暗号通貨の普及はいまだ最初期の段階にあり、参入には依然として大きな障壁がある。たとえばいくつかのウォレットが必要になる場合がある。暗号通貨のなかにはユーザーの自国通貨では交換できないものもあり、別の通貨の口座を作らなければならないことも考えられる。ほかにも暗号通貨のフォークが行われたときには、「新しい通貨」をどうやって請求するかも知っていなければならない。

インフルエンサーマーケティング企業のフォー(Fohr)のCEO、ジェームズ・ノード氏は、「理論的に見て、インフルエンサーは新しい商品やアイデアに多くの人が慣れ親しむのに役立つ存在だ。オーディエンスから信頼されている人間が暗号通貨のようにややこしく尻込みさせるようなものについて話すことは有益だし、それによっていずれ普及やより深い理解につながっていくかもしれない」と語る。

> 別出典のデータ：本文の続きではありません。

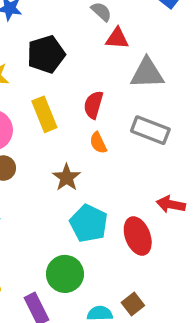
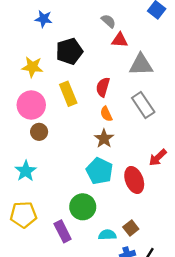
gray rectangle: (150, 130) -> (143, 105), turned 35
brown star: (67, 178) -> (104, 139), moved
red arrow: (171, 204) -> (158, 158), turned -54

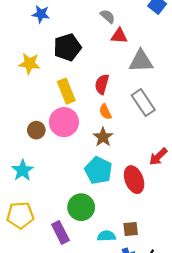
pink circle: (31, 105) -> (64, 122), moved
brown square: (131, 228) -> (131, 229), turned 32

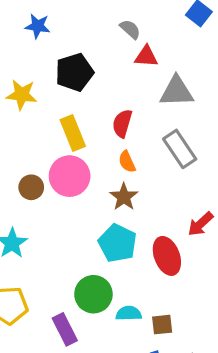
cyan semicircle: (106, 236) -> (129, 313), moved

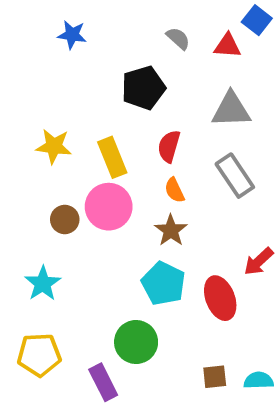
red triangle: (146, 56) -> (227, 46), moved
black pentagon: (74, 72) -> (143, 88), moved
yellow star: (22, 95) -> (54, 146), moved
cyan semicircle: (129, 313) -> (259, 380), moved

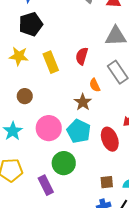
black pentagon: (143, 88) -> (31, 24), moved
orange semicircle: (174, 190) -> (95, 85), moved
pink circle: (109, 207) -> (49, 128), moved

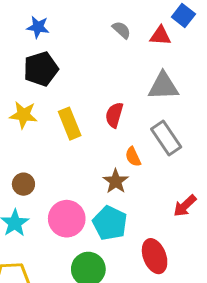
brown circle: (25, 96) -> (23, 184), moved
red ellipse: (110, 139) -> (155, 256), moved

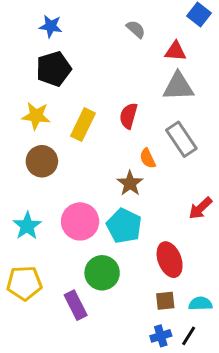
red triangle: (160, 36) -> (175, 51), moved
yellow rectangle: (70, 124) -> (83, 125), turned 48
brown circle: (23, 184) -> (42, 161), moved, size x1.4

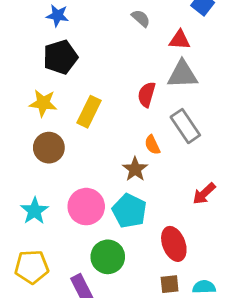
red semicircle: (128, 116) -> (147, 94), moved

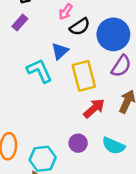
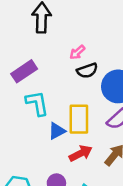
purple rectangle: (20, 22) -> (24, 71), moved, size x1.5
blue triangle: (60, 51) -> (57, 131), moved

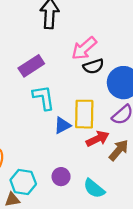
pink arrow: (77, 52) -> (84, 48), size x1.6
red arrow: (81, 153) -> (98, 139), moved

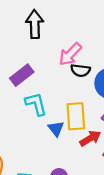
black semicircle: (93, 66) -> (81, 70), turned 30
blue triangle: (62, 125) -> (56, 129), turned -36

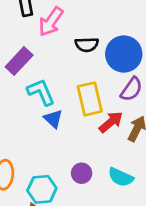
pink arrow: (70, 54) -> (51, 22), moved
blue triangle: (56, 129) -> (53, 119), moved

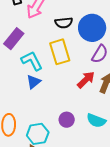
yellow rectangle: (90, 99) -> (60, 52), moved
blue triangle: (53, 119) -> (34, 82), moved, turned 42

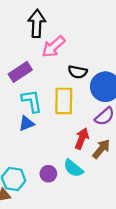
red arrow: (86, 80) -> (82, 139), turned -42
cyan semicircle: (96, 121) -> (73, 168), moved

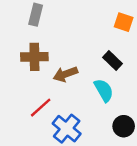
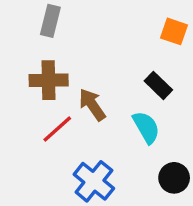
brown arrow: (65, 74) -> (92, 105), turned 75
red line: (41, 108) -> (57, 129), moved

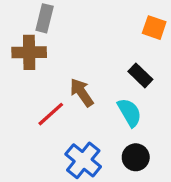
brown cross: (49, 80) -> (29, 52), moved
black circle: (174, 178) -> (136, 157), moved

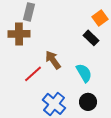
orange square: (154, 28) -> (100, 18), turned 35
black rectangle: (140, 75) -> (91, 38), moved

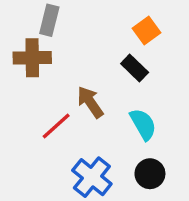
orange square: (100, 18) -> (147, 30), moved
black rectangle: (91, 38) -> (135, 68), moved

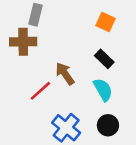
orange square: (147, 30) -> (105, 22), turned -30
black rectangle: (135, 68) -> (104, 59), moved

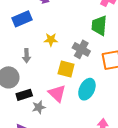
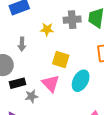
gray cross: (81, 49) -> (72, 20), moved, turned -36

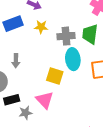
yellow star: (47, 29) -> (41, 27), moved
cyan ellipse: (81, 81) -> (73, 59), moved, turned -35

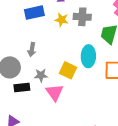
gray cross: (66, 36) -> (82, 17), moved
gray star: (25, 113) -> (41, 75), moved

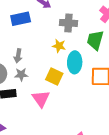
yellow star: (62, 20) -> (59, 46), moved
gray star: (41, 75) -> (21, 74), moved

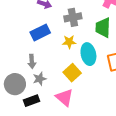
blue rectangle: (21, 19) -> (40, 33), moved
yellow square: (54, 76) -> (72, 73), turned 36

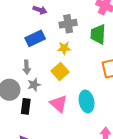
cyan ellipse: (88, 54) -> (87, 101), moved
yellow square: (72, 73) -> (60, 72), moved
black rectangle: (32, 101) -> (26, 106), turned -63

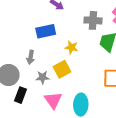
gray cross: (68, 24) -> (93, 20), moved
gray star: (34, 85) -> (43, 77), moved

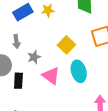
yellow star: (72, 47) -> (48, 10), moved
yellow square: (62, 69) -> (66, 45), moved

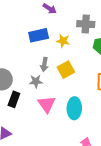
gray arrow: (16, 42) -> (44, 64), moved
yellow square: (66, 45) -> (66, 70), moved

ハリボテの事業を恥知らずに宣伝する行為がエコシステムに悪影響を及ぼすのは間違いないが、そういったものは市場がいずれ淘汰するはずだとティン氏は語る。また同氏は、昨年、ICOが一大ブームだった頃は投資家は投資で大きなリターンが得られたかもしれないが、違法な事業への認識が広まりつつあるなか、そういったことは起きなくなるだろうと分析しており、次のように語った。

「すでにICOへのリターンは減る傾向にある。これは市場がICOで多くのでたらめがまかり通ってきたことに気づいた証だ」。